▶ RAW DATA
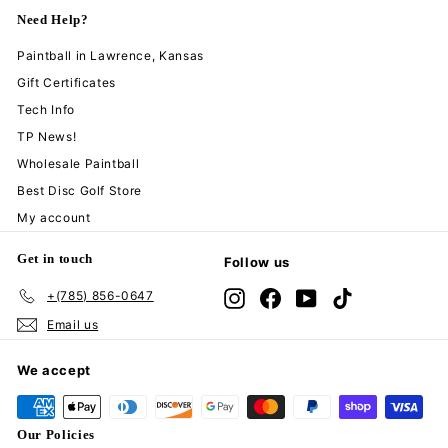
Need Help?
Paintball in Lawrence, Kansas
Gift Certificates
Tech Info
TP News!
Wholesale Paintball
Best Disc Golf Store
My account
Get in touch
Follow us
+(785) 856-0647
Instagram
Facebook
YouTube
TikTok
Email us
We accept
Our Policies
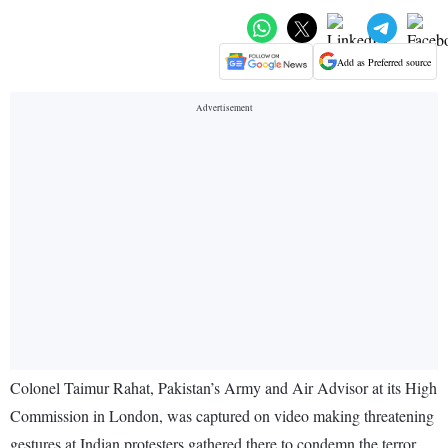
Add as Preferred source
Colonel Taimur Rahat, Pakistan’s Army and Air Advisor at its High
Commission in London, was captured on video making threatening
gestures at Indian protesters gathered there to condemn the terror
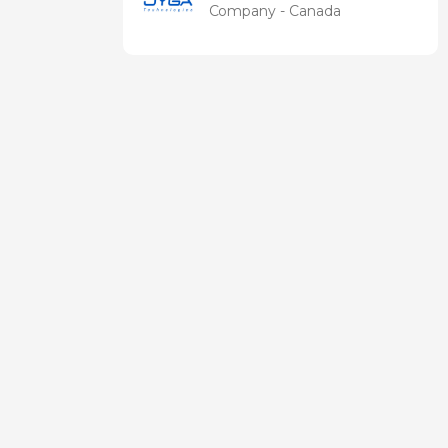
Technologies
Company - Canada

▶ PROBLEM TO WORK ON
Print all of the entries word for word. Omit the pictures they contain.

▶ WRITTEN SOLUTION
Need Help?
Paintball in Lawrence, Kansas
Gift Certificates
Tech Info
TP News!
Wholesale Paintball
Best Disc Golf Store
My account
Get in touch
Follow us
+(785) 856-0647
Instagram
Facebook
YouTube
TikTok
Email us
We accept
Our Policies
Add as Preferred source
Colonel Taimur Rahat, Pakistan’s Army and Air Advisor at its High
Commission in London, was captured on video making threatening
gestures at Indian protesters gathered there to condemn the terror
Technologies
Company - Canada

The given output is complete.